The Amateur Soldiers Who Won America's Independence

by Jack Kelly

Pub Date: Sept. 9th, 2014
ISBN: 978-1-137-27877-7
Publisher: Palgrave Macmillan

Journalist and historian Kelly chronicles the poorly trained but determined men who fought with George Washington and other commanders to free the North American continent from British rule in the late 18th century.

In an oft-told but still inspiring saga, the author opens his popular history in 1754, as a young Washington was becoming seasoned in battles against French troops seeking to encroach on British territory.
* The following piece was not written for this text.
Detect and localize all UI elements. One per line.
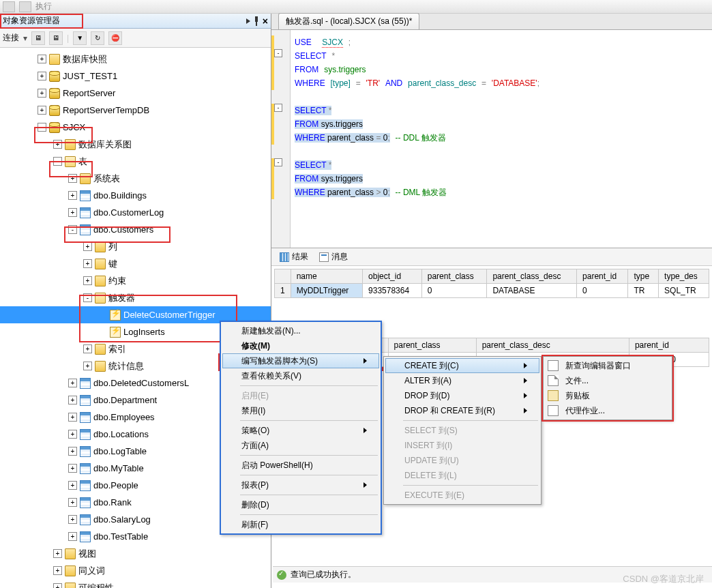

After that introduction, Kelly moves the action to 1774, as Washington commands a bunch of ragtag soon-to-be Americans against the British monarchy, which had lost favor due to high taxes, among many other transgressions. Kelly is fascinated by the details of specific battles, but he is well-aware that without finely wrought character sketches of those carrying out the fighting, military history can fall flat on the page. As a result, the author has carefully chosen his heroes and villains, using both primary and secondary sources to explain their paths to battle. A combination of psychobiography, lively prose and generous foreshadowing keeps the narrative moving from battle to battle, year after year, until the story ends in 1783. In the final chapter, Kelly looks back from the year 1824 at the remarkable victories of the revolutionaries; it was the 50th anniversary of the self-styled patriots’ encounter with the well-equipped British musketeers at Lexington Green. “Then began a celebration,” writes the author, “such as the nation had never seen: dinners, galas, speeches, salutes, parades, fireworks. At the Lafayette Ball…five thousand guests wandered through a fairyland dominated by thirty-foot-high transparencies showing Lafayette, Washington, and the marquis’ French estate at La Grange.” The hardships the patriots endured—lack of first-rate equipment, food, clothing and protection from severe weather, among other problems—were seared in the memories of the celebratory survivors and those who followed in the experiment of American democracy.

A rousing account of bloody sacrifice.